Baby steps with Elixir – Wordcount

2016-09-05

Implementing (useful subsets of) basic Unix utilities is a great way to learn a programming language. On my quest to read a file one line at a time in Elixir, I decided to try implementing wc. The interface:

$ elixir wc.exs <filename>
 <line-count> <word-count> <char-count> <filename>

The code follows. Most of it is self-explanatory with the comments, but I struggled with the Stream.transform/3 function, so I’ll try to explain what it does later.

## wc.exs
defmodule WordCount do

  def wordcount(filename) do
    path = Path.expand(filename)
    File.stream!(path)
    # By default, File.stream! streams lines.
    |> Stream.transform(nil, fn(line, _) -> {[wordcount_for_line(line)], nil} end)
    # At this point, each item in the stream is a map with counts for every
    # line.
    |> Enum.reduce(%{ words: 0, lines: 0, chars: 0 }, fn(count_map, acc) ->
        Map.merge(count_map, acc, fn(_k, v1, v2) -> v1 + v2 end)
       end)
  end

  defp wordcount_for_line(line) do
    with num_words = line
                     |> String.trim
                     |> String.split(~r/\s+/)
                     |> Enum.filter(&(String.length(&1) > 0))
                     |> length,
         num_lines = 1, # Of course the line-count for a line is 1! :)
         num_chars = String.length(line) do
      %{ words: num_words, lines: num_lines, chars: num_chars }
    end
  end

  defp print_result(%{ words: words, lines: lines, chars: chars }, filename) do
    IO.puts " #{lines} #{words} #{chars} #{filename}"
  end

  defp usage, do: "Give me a filename please."

  def main([]) do
    raise usage
  end

  def main([ filename | _ ]) do
    wordcount(filename) |> print_result(filename)
  end

end

WordCount.main(System.argv)

Let’s wordcount ourselves:

$ elixir wc.exs wc.exs
 37 123 1014 wc.exs

Streams and files

Streams are Elixir’s lazy collection abstraction, allowing one to describe computations on a potentially unbounded (in size) data-source. These computations are run when the result is explicitly requested, either by functions like Stream.run or by trying to enumerate a stream, since streams implement the enumerable protocol (which by the way just means that we can iterate the stream one item at a time).
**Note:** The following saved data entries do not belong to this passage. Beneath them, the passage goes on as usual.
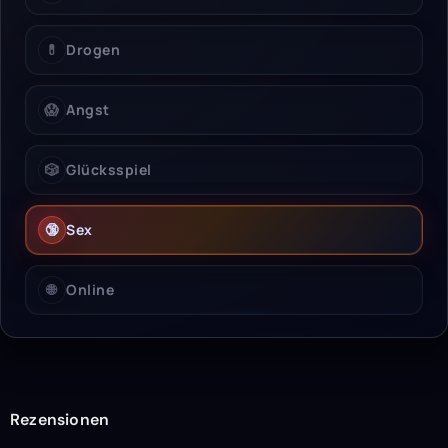
💊
Drogen
😱
Angst
🎲
Glücksspiel
🔞
Sex
🌐
Online
Rezensionen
In its most basic invocation like on line 5, File.stream! takes a Path and returns a File.Stream that streams the target file (if it exists) one line at a time.
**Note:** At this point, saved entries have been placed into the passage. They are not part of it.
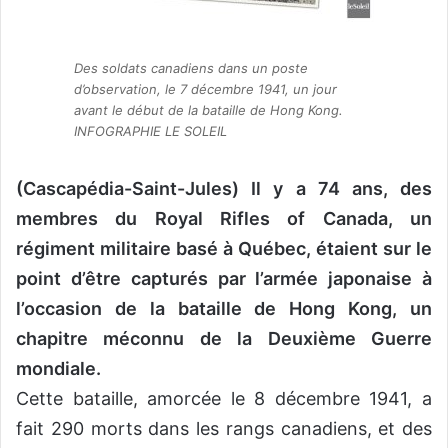
Des soldats canadiens dans un poste
d’observation, le 7 décembre 1941, un jour
avant le début de la bataille de Hong Kong.
INFOGRAPHIE LE SOLEIL
(Cascapédia-Saint-Jules) Il y a 74 ans, des
membres du Royal Rifles of Canada, un
régiment militaire basé à Québec, étaient sur le
point d’être capturés par l’armée japonaise à
l’occasion de la bataille de Hong Kong, un
chapitre méconnu de la Deuxième Guerre
mondiale.
Cette bataille, amorcée le 8 décembre 1941, a
fait 290 morts dans les rangs canadiens, et des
On to the next line in the call to Stream.transform/3: The first argument (here nil) is the initial value of the accumulator variable. This is used to hold state for successive calls to the reducer function. Next up is the “reducer” function, which is called for every item in the stream, along with the current accumulator. Stream.transform/3 expects us to return a 2-tuple with a list of items as the first element, and the new value of the accumulator as the second element. It is important to note that we can, for one item in the original stream, emit more than one items in the “transformed” stream, and hence the first element of the returned two tuple must usually be a list. For example, if a stream represents the number of photons detected in a photomultiplier at each discrete time-step, like [2, 1, 6, 9, 0, 1], and we want to output a stream of "p"s consistent with the counts of photons in the incoming stream, we would do something like:

photon_counts
|> Stream.transform(nil, fn(count, _) ->
    {Stream.repeatedly(fn -> "p" end) |> Enum.take(count), nil}
end)
|> Enum.to_list
# ["p", "p", "p", "p", "p", "p", "p", "p", "p", "p", "p", "p", "p", "p",
#  "p", "p", "p", "p", "p"]

# ^^- 19 "p"s

Note that we are not using the accumulator at all in both these examples. We just initialize it to nil, and keep sending nil as the “updated” accumulator value, which is ignored anyway by our reducer function.